REQUIREMENT:
Count every line below that holds "Generoso". The answer is the number alone.

[Page-level text extractions]
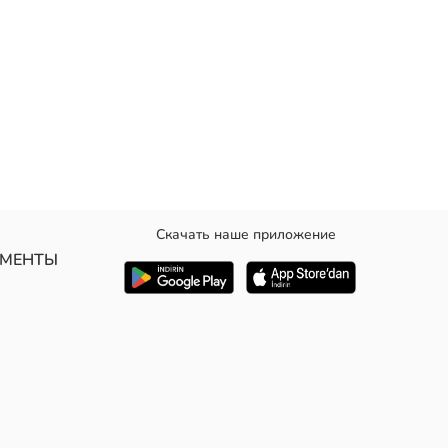
Скачать наше приложение
УМЕНТЫ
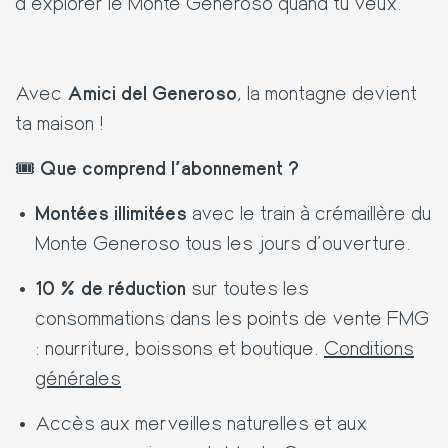
d’explorer le Monte Generoso quand tu veux.
Avec
Amici del Generoso
, la montagne devient
ta maison !
🎟️
Que comprend l’abonnement ?
Montées illimitées
avec le train à crémaillère du
Monte Generoso tous les jours d’ouverture.
10 % de réduction
sur toutes les
consommations dans les points de vente FMG
: nourriture, boissons et boutique.
Conditions
générales
Accès aux merveilles naturelles et aux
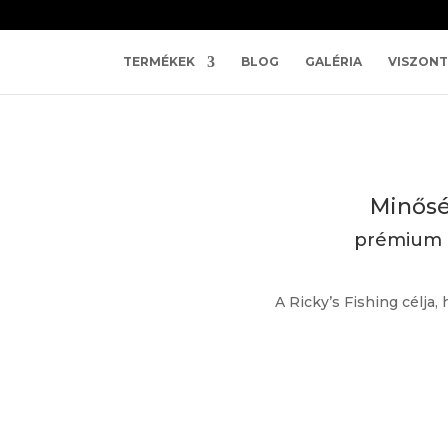
TERMÉKEK
BLOG
GALÉRIA
VISZON
Minősé
prémium E
A Ricky’s Fishing célja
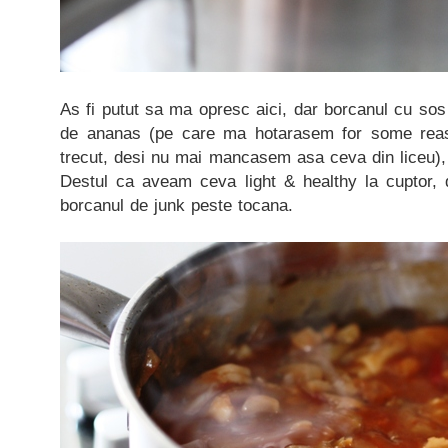
As fi putut sa ma opresc aici, dar borcanul cu so
de ananas (pe care ma hotarasem for some rea
trecut, desi nu mai mancasem asa ceva din liceu),
Destul ca aveam ceva light & healthy la cuptor, 
borcanul de junk peste tocana.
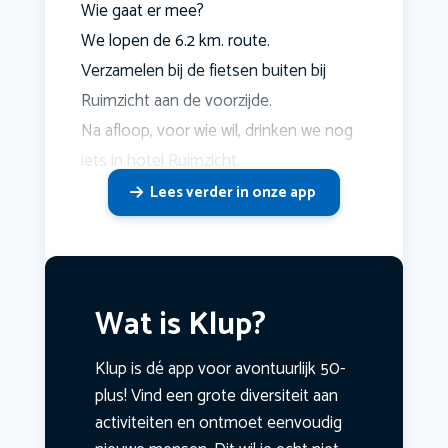
Wie gaat er mee?
We lopen de 6.2 km. route.
Verzamelen bij de fietsen buiten bij
Ruimzicht aan de voorzijde.
Na afloop, voor wie wil, drinken we nog
iets in hotel Ruimzicht.
Lees verder in onze app
Wat is Klup?
Klup is dé app voor avontuurlijk 50-
plus! Vind een grote diversiteit aan
activiteiten en ontmoet eenvoudig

EXERCISE SOLUTION:
3